United States District Court, C.D. California

May 7, 2018

YVONNE THOMAS MOORE, Plaintiff,
v.
NANCY A. BERRYHILL, Acting Commissioner of Social Security Defendant.

          MEMORANDUM OPINION AND ORDER OF REMAND

          CHARLES F. EICK, UNITED STATES MAGISTRATE JUDGE

         Pursuant to sentence four of 42 U.S.C. section 405(g), IT IS HEREBY ORDERED that this matter is remanded for further administrative action consistent with this Opinion.

         PROCEEDINGS

         Plaintiff filed a Complaint on May 25, 2017, seeking review of the Commissioner's denial of disability benefits. The parties filed a consent to proceed before a United States Magistrate Judge. See Statements of Consent, filed June 19, 2017 and July 21, 2017.

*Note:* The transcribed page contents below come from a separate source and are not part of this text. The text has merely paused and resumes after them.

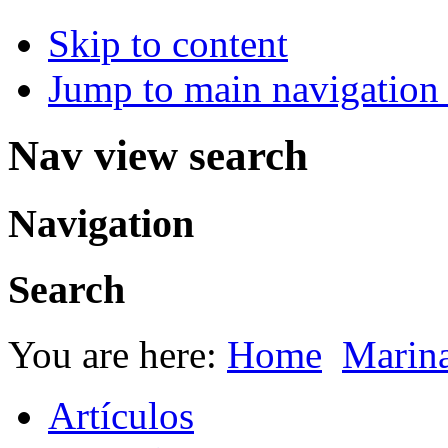
Skip to content
Jump to main navigation 
Nav view search
Navigation
Search
You are here:
Home
Marin
Artículos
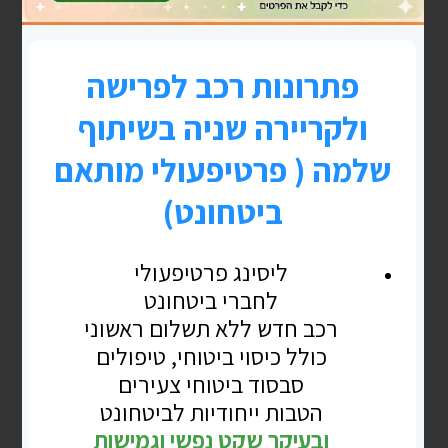
בלוג
רק "ל" – הליך הפרישה כהליך למידה
רק "ל"- את זה למדתי מהרמ"ח שלי (הפורש א')–
חמישי יום קבלה לפורשים מזה 11 שנים באהבה וללא
עלות בחמישי האחרון על הבוקר פגשתי את א'
READ MORE »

         On March 6, 2018, the parties filed a "Joint Stipulation." On April 25, 2018, this case was reassigned to Magistrate Judge Charles F. Eick.

         BACKGROUND

         Plaintiff, a former home care provider and customer service representative, asserts disability since June 1, 2012, based on, inter alia, alleged fibromyalgia (Administrative Record ("A.R.") 30-43, 192, 207, 314-15, 684-85). A treating physician diagnosed fibromyalgia after finding 14 of 18 "trigger points" (A.R. 684-85). Plaintiff testified to pain, fatigue and other symptomatology of allegedly disabling severity (A.R. 76-77, 96-97).

         An Administrative Law Judge ("ALJ") denied Plaintiff's claim (A.R. 30-45). In doing so, the ALJ found that Plaintiff's alleged fibromyalgia is "not a medically determinable impairment" (A.R. 35). The ALJ discounted the credibility of Plaintiff's subjective allegations based on, among other things, an asserted lack of objective evidence to substantiate those allegations (A.R. 42). The Appeals Council denied review (A.R. 1-4).

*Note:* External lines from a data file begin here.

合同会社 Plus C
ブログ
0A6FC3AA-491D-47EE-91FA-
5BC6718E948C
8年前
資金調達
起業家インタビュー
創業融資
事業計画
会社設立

         STANDARD OF REVIEW

         Under 42 U.S.C section 405(g), this Court reviews the Administration's decision to determine if: (1) the Administration's findings are supported by substantial evidence; and (2) the Administration used correct legal standards. See Carmickle v. Commissioner, 533 F.3d 1155, 1159 (9th Cir. 2008); Hoopai v. Astrue, 499 F.3d 1071, 1074 (9th Cir. 2007). Substantial evidence is "such relevant evidence as a reasonable mind might accept as adequate to support a conclusion." Richardson v. Perales, 402 U.S. 389, 401 (1971) (citation and quotations omitted); see Widmark v. Barnhart, 454 F.3d 1063, 1067 (9th Cir. 2006).

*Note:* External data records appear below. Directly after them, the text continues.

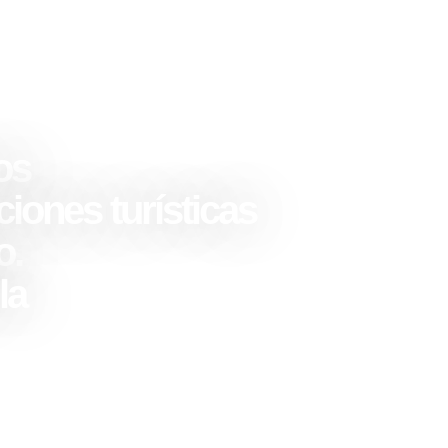
os
ciones turísticas
o.
la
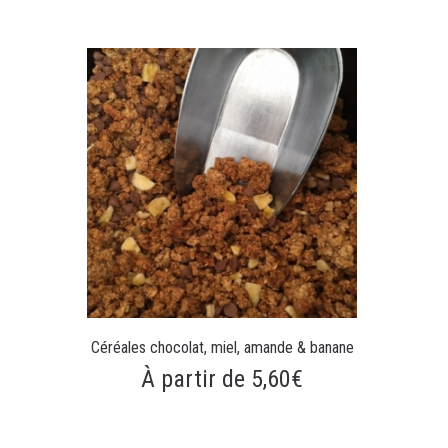
Céréales chocolat, miel, amande & banane
À partir de 5,60€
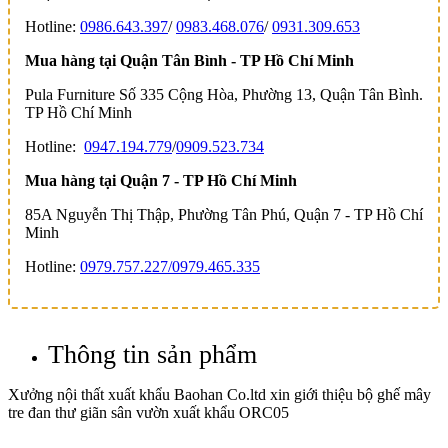
Hotline:
0986.643.397
/
0983.468.076
/
0931.309.653
Mua hàng tại Quận Tân Bình - TP Hồ Chí Minh
Pula Furniture Số 335 Cộng Hòa, Phường 13, Quận Tân Bình.
TP Hồ Chí Minh
Hotline:
0947.194.779
/
0909.523.734
Mua hàng tại Quận 7 - TP Hồ Chí Minh
85A Nguyễn Thị Thập, Phường Tân Phú, Quận 7 - TP Hồ Chí
Minh
Hotline:
0979.757.227/
0979.465.335
Thông tin sản phẩm
Xưởng nội thất xuất khẩu Baohan Co.ltd xin giới thiệu bộ ghế mây
tre đan thư giãn sân vườn xuất khẩu ORC05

         If the evidence can support either outcome, the court may not substitute its judgment for that of the ALJ. But the Commissioner's decision cannot be affirmed simply by isolating a specific quantum of supporting evidence. Rather, a court must consider the record as a whole, weighing both evidence that supports and detracts from the [administrative] conclusion.

         DISCUSSION

         Substantial evidence fails to support the ALJ's finding that Plaintiff's alleged fibromyalgia is not a medically determinable impairment. The ALJ stated that "there is an absence of clinical evidence satisfying the criteria of [Social Security Ruling] 12-2 for the establishment of fibromyalgia" (A.R. 35). As Plaintiff points out, the clinical evidence of record refutes this statement. See Joint Stipulation at 5-8; A.R. 684-85; see also Buell v. Berryhill, 716 Fed.Appx. 600, 601-02 (9th Cir. 2017); Allen v. Colvin, 2016 WL 7368128, at *3 (W.D. Wash. Jan. 8, 2016), adopted, 2016 WL 7368129 (W.D. Wash. Feb. 8, 2016).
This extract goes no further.